House Call: Screen Time
It is summer time and you are probably asking yourself how you get your kids to reduce screen time and move more. Joining us for this week’s House Call is Dr. Elani Kitsos, pediatrician with Bridgeport Pediatrics.
1). What are some helpful tips for parents to help their children spend less time in front of the TV, computer, smart phone, or video games and more time being active?
For many of us, limiting our computer use and getting away from all screens can be a challenge. “Screen time” means television screens, computer monitors, and even the handheld devices we use for checking email, listening to music, watching TV, and playing video games on the go.
First, track your family’s screen time by keeping a daily log. Please call Kitsos’ office and she will send you a free tracker.
Screen time is any seated time in front of:
o The TV or a DVD
o Video games
o Smart phones and other hand-held video devices.
o Computer or Internet (except for schoolwork).
o You should at the same time track your family’s physical activity. With all the great parks and trails in region, there is no excuse for not enjoying the natural beauty of North Central West Virginia, just remember to practice social distancing and proper hand washing.
2). How much is too much?
Health experts recommend that screen time at home should be limited to two hours or less per day.

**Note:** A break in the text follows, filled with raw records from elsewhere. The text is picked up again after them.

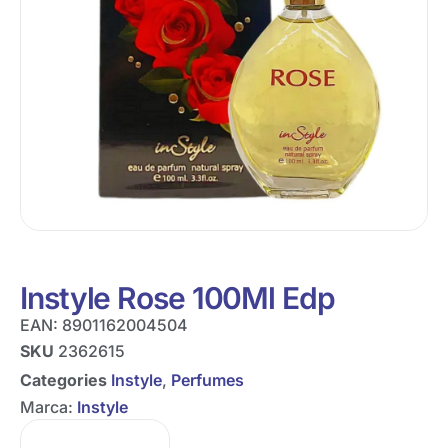
Instyle Rose 100Ml Edp
EAN:
8901162004504
SKU
2362615
Categories
Instyle
,
Perfumes
Marca:
Instyle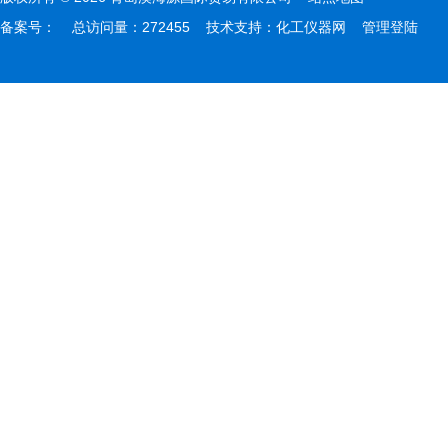
备案号：
总访问量：272455 技术支持：
化工仪器网
管理登陆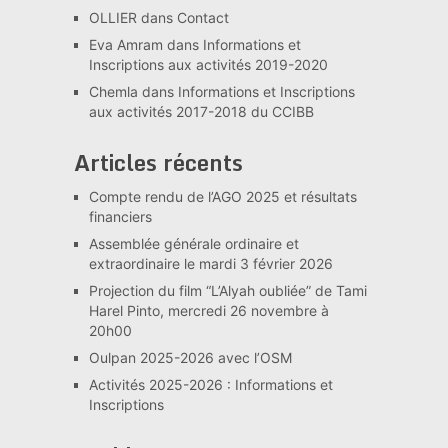
OLLIER
dans
Contact
Eva Amram
dans
Informations et
Inscriptions aux activités 2019-2020
Chemla
dans
Informations et Inscriptions
aux activités 2017-2018 du CCIBB
Articles récents
Compte rendu de l’AGO 2025 et résultats
financiers
Assemblée générale ordinaire et
extraordinaire le mardi 3 février 2026
Projection du film “L’Alyah oubliée” de Tami
Harel Pinto, mercredi 26 novembre à
20h00
Oulpan 2025-2026 avec l’OSM
Activités 2025-2026 : Informations et
Inscriptions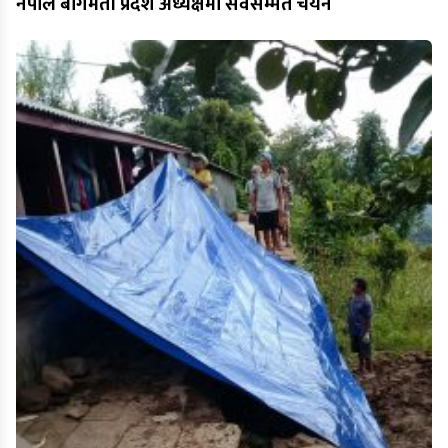
नेपाल बागमती प्रदेश अध्यक्षमा सर्वसम्मत चयन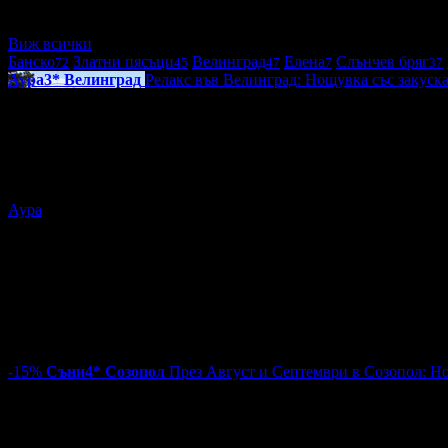
Виж всички
Банско
Златни пясъци
Велинград
Елена
Слънчев бряг
72
45
47
7
37
Аура
3*
Велинград
Релакс във Велинград: Нощувка със закуска,
62.00€
на човек
Топ цена:
121.26лв
84
:
38
:
57
Релакс във Велинград: Нощувка със закуска, обяд и вечеря, 
Аура
гр. Велинград
~95km
Цена на човек на ден:
62.00 €/121.26 лв
Включени нощувки:
1
Категория на хотела:
3 звезди
Изхранване:
Закуска, обяд, вечеря
Валидност на ваучера:
8.08 - 29.10
4.6
-15%
Съни
4*
Созопол
През Август и Септември в Созопол: Нощ
70.55€
83.00€
на човек
Цена:
137.98лв
162.33лв
36
:
38
:
57
16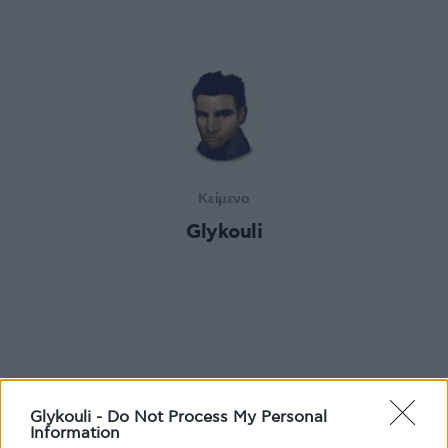
Κείμενο
Glykouli
Glykouli -
Do Not Process My Personal
Information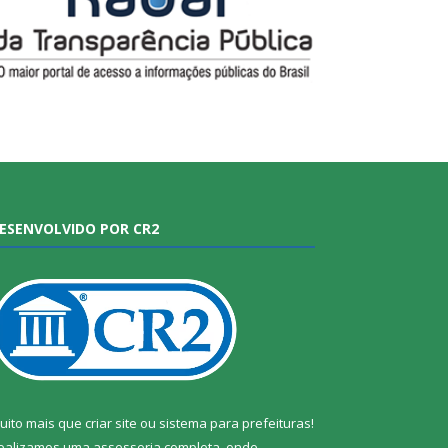
ESENVOLVIDO POR CR2
uito mais que
criar site
ou
sistema para prefeituras
!
ealizamos uma
assessoria
completa, onde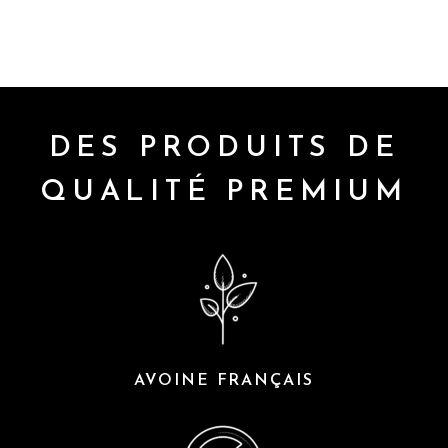
DES PRODUITS DE
QUALITÉ PREMIUM
AVOINE FRANÇAIS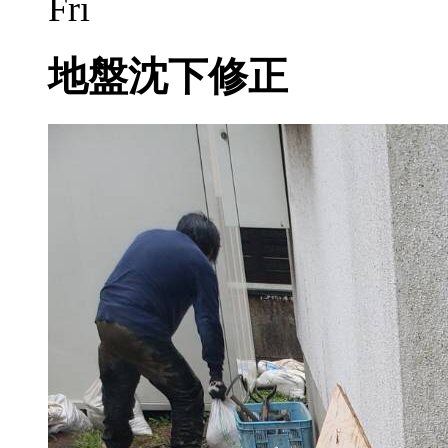
Fri
地盤沈下修正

The time we spend in front of the screen, unless it is work or homework- related, could be better spent being more physically active.
As a parent or caregiver, you can set a good example for your kids and set rules that limit their computer time, TV watching, and video game playing to reduce how much time they spend in front of a screen. Research by the Henry J. Kaiser Foundation shows that setting rules about media use is hard for many parents.
· 28% of parents set TV-watching rules
· 30% of parents set rules about video game use
· 36% of parents set rules about computer use
However, the same study also showed that when parents set any media rules, children’s media use is almost three hours lower per day.
3). Do West Virginian’s spend much time in front of a screen?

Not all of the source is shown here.